Thy rod and thy staff, they comfort me…
Sometimes, when we mess up, life has a way of using its rod on us.
Sometimes, when we are open to life’s lessons the staff of God gently guides us to where we need to go.
Thou preparest a table before me in the presence of my enemies…
In his meditation, Sand and Foam, Kahlil Gibran writes: “I have learned silence from the talkative, toleration from the intolerant, and kindness from the unkind. Yet, strange, I am ungrateful for all these teachings.”
Often, it is from our “enemies”, from those we don’t get along with, from those who make us uncomfortable, and sorely afflict us, and challenge us, that we have the deepest lessons of life to learn. This is not always a fun part of life, certainly, but sometimes at the feast of life, you have to eat your broccoli and your spinach along with the strawberry shortcake.
Thou annointest my head with oil.
In biblical times, having one’s head anointed with oil meant that one was chosen of God. It was the sign of royalty, of the messiah.
In the psalm, God promises to anoint all of our heads with oil, because we are part of the most royal family of all, the family of God’s people. Because we are sons and daughters of God, we are royal princes and princesses in God’s kingdom. And we are each, in some small way, messiah to ushering in the Reign of God which can make new the face of the earth we love.
My cup runneth over.
Gratitude is the fundamental religious emotion. Life is a gift for which we are grateful, and we gather as people of faith to celebrate the mysteries and wonders of this great gift. When we cultivate an attitude of gratitude for the blessings life has given us, there will be no cup large enough to gather up all the further, deeper blessings we will receive.
Surely, goodness and mercy shall follow me all the days of my life.
A rabbi once stopped a prominent member of his congregation in the street, and said to him, “Whenever I see you, you’re always in a hurry. You’re always rushing somewhere.

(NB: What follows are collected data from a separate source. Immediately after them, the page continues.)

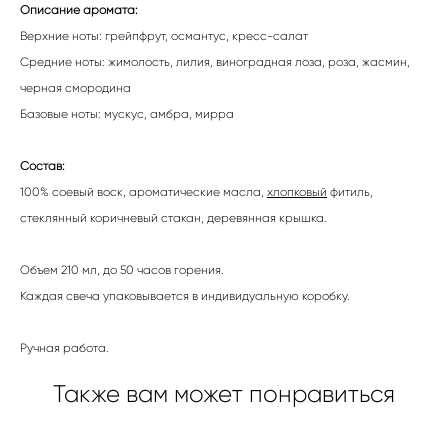
Описание аромата:
Верхние ноты: грейпфрут, османтус, кресс-салат
Средние ноты: жимолость, лилия, виноградная лоза, роза, жасмин,
черная смородина
Базовые ноты: мускус, амбра, мирра
Состав:
100% соевый воск, ароматические масла,
хлопковый
фитиль,
стеклянный коричневый стакан, деревянная крышка.
Объем 210 мл, до 50 часов горения.
Каждая свеча упаковывается в индивидуальную коробку.
Ручная работа.
Также вам может понравиться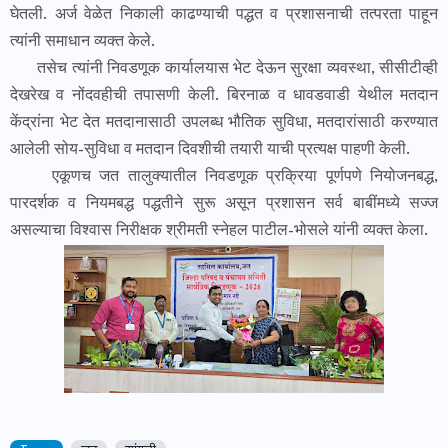
घेतली. अर्ज वेळेत निकाली काढण्याची पद्धत व प्रशासनाची तत्परता पाहून
त्यांनी समाधान व्यक्त केले.
तसेच त्यांनी निवडणूक कार्यालयास भेट देऊन सुरक्षा व्यवस्था, सीसीटीव्ही
देखरेख व नोंदवहीची तपासणी केली. बिरनाळ व धावडवाडी येथील मतदान
केंद्रांना भेट देत मतदानासाठी उपलब्ध भौतिक सुविधा, मतदारांसाठी करण्यात
आलेली सोय-सुविधा व मतदान दिवशीची तयारी याची प्रत्यक्ष पाहणी केली.
एकूणच जत तालुक्यातील निवडणूक प्रक्रिया पूर्णपणे नियोजनबद्ध,
पारदर्शक व नियमबद्ध पद्धतीने सुरू असून प्रशासन सर्व बाबींमध्ये सज्ज
असल्याचा विश्वास निरीक्षक श्रीमती स्नेहल पाटील-भोसले यांनी व्यक्त केला.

Tell me, what are you running after all the time?”
And the man responded, “I’m running after success. I’m running after prosperity. I’m running after a good living.”
The rabbi responds, “That’s a good answer if you assume that all these rewards are out there ahead of you, trying to elude you, and you have to run hard to catch up with them. But what if the rewards of life are behind you, looking for you, and they can’t find you.”
“God is at home,” Meister Eckhart once wrote, “it is we who have gone out for a walk.” Or, all too often in our own day, for a run.
Life’s not a race, someone once said. It’s a dance. Slow down before it’s too late. Slow down, and befriend the goodness and mercy (or loving-kindness) that are there in life, waiting for you.
Then it is that we shall “dwell in the house of the Lord forever.
We shall know then, at last, the presence of God, which is the sacredness of life, and the holiness of each moment. There, at one with the God in our souls, the God transcendent in all creation, we will know again the Love that abides when all else passes away, the Love that beats at the heart of creation.